====== SUPPLIED DATA ======

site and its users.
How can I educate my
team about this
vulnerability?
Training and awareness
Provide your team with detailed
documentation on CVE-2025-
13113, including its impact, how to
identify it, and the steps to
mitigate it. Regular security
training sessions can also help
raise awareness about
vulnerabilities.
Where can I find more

======
====== SUPPLIED DATA ======

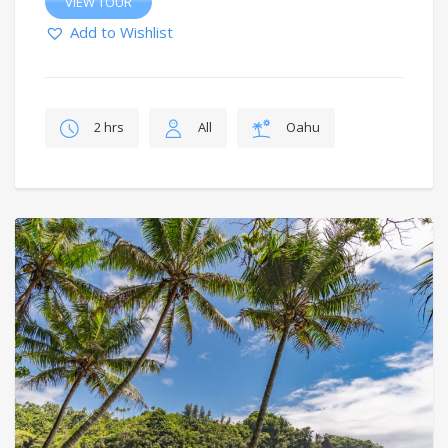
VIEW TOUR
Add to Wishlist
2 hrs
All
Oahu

======
====== SUPPLIED DATA ======

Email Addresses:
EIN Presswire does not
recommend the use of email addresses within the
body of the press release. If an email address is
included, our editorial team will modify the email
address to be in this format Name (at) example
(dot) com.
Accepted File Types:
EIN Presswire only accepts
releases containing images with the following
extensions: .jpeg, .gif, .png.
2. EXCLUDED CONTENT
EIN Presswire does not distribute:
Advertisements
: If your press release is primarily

======

YOUR GOAL.
Return a word-for-word copy of the lines above from the one holding "site and its users." through the one holding "Where can I find more", with both of them included and nothing besides.

WRITTEN ANSWER.
site and its users.
How can I educate my
team about this
vulnerability?
Training and awareness
Provide your team with detailed
documentation on CVE-2025-
13113, including its impact, how to
identify it, and the steps to
mitigate it. Regular security
training sessions can also help
raise awareness about
vulnerabilities.
Where can I find more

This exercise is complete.